Why Measurement Matters
You can't improve what you can't measure. Without a consistent, multi-factor scoring system, brands are left guessing whether their efforts to appear in AI recommendations are actually working.
The challenge with measuring AI visibility is that AI responses are inherently variable. The same prompt can produce different results across models, across runs, and across time. A single observation tells you almost nothing about your actual visibility. You need aggregate data, weighted scoring, and statistical awareness of variance to draw meaningful conclusions.

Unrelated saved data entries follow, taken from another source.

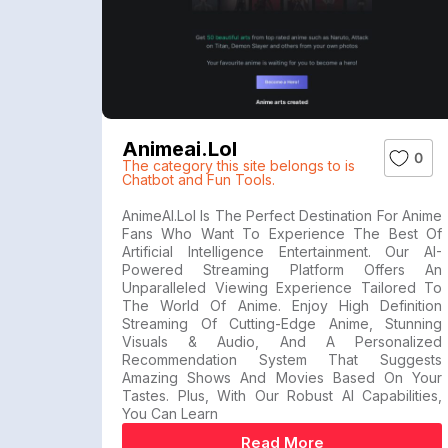
Animeai.lol
0
The category this site belongs to is
Chatbot and Fun Tools.
AnimeAI.lol Is The Perfect Destination For Anime
Fans Who Want To Experience The Best Of
Artificial Intelligence Entertainment. Our AI-
Powered Streaming Platform Offers An
Unparalleled Viewing Experience Tailored To
The World Of Anime. Enjoy High Definition
Streaming Of Cutting-Edge Anime, Stunning
Visuals & Audio, And A Personalized
Recommendation System That Suggests
Amazing Shows And Movies Based On Your
Tastes. Plus, With Our Robust AI Capabilities,
You Can Learn
Read More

Clarify's visibility scoring system combines multiple signals into a single 0-100 score that represents how visible your brand is across AI recommendation systems, while accounting for the natural variability of AI-generated responses.

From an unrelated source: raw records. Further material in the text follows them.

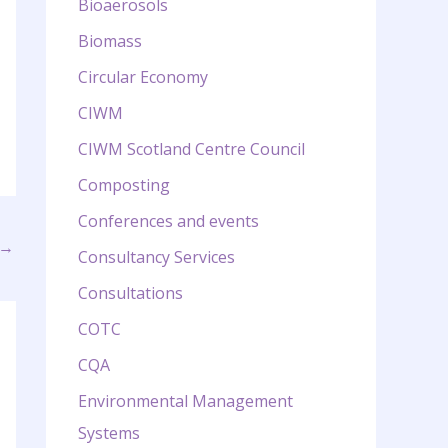
Bioaerosols
Biomass
Circular Economy
CIWM
CIWM Scotland Centre Council
Composting
Conferences and events
→
Consultancy Services
Consultations
COTC
CQA
Environmental Management
Systems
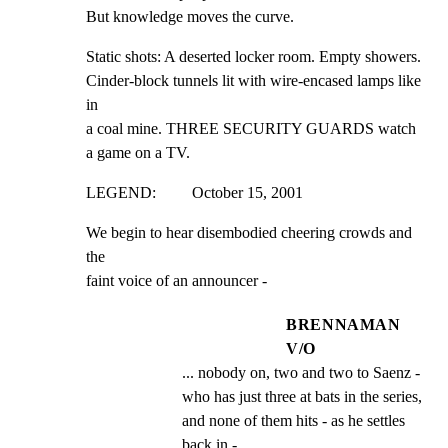
But knowledge moves the curve.
Static shots: A deserted locker room. Empty showers.

Cinder-block tunnels lit with wire-encased lamps like 
in

a coal mine. THREE SECURITY GUARDS watch 
a game on a TV.
LEGEND:         October 15, 2001
We begin to hear disembodied cheering crowds and 
the

faint voice of an announcer -
BRENNAMAN
V/O
... nobody on, two and two to Saenz - 
who has just three at bats in the series, 
and none of them hits - as he settles 
back in -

Visibility Score Components
The visibility score is a composite metric calculated as: VisibilityScore = BaseVisibility × (1 + StrengthBonus + CitationBonus) × ModelWeight
- BaseVisibility (0–100): Presence × Rank — whether you appear and where you rank.
- StrengthBonus (0–0.3): How strongly AI recommends you (explicit vs. passing mention).
- CitationBonus (0–0.2): Whether AI cites sources or provides links alongside the recommendation.
- ModelWeight (0.3–0.4): Relative importance of the AI model based on market share.
Mention Rate
Mention Rate measures the percentage of relevant prompts where an AI model includes your brand. If you track 20 prompts and AI mentions you on 12, your Mention Rate is 60%. Each prompt's mention includes a stability indicator: High (80%+ of runs), Medium (50-79%), or Low (less than 50%). A High stability mention is worth more in the overall score.
Rank & Top-3 Rate
When AI generates recommendation lists, position matters. Rank measures your average position across prompts where you appear. Top-3 Rate measures how often you appear in the first three positions. Rank is normalized across list lengths to ensure fair comparison.
Recommendation Strength
Not all mentions are equal. Clarify classifies recommendation strength into four levels:
- Strong (1.3×): Explicit recommendation — AI specifically suggests or endorses the brand.
- Listed (1.0×): Mentioned in a recommendation list without special emphasis.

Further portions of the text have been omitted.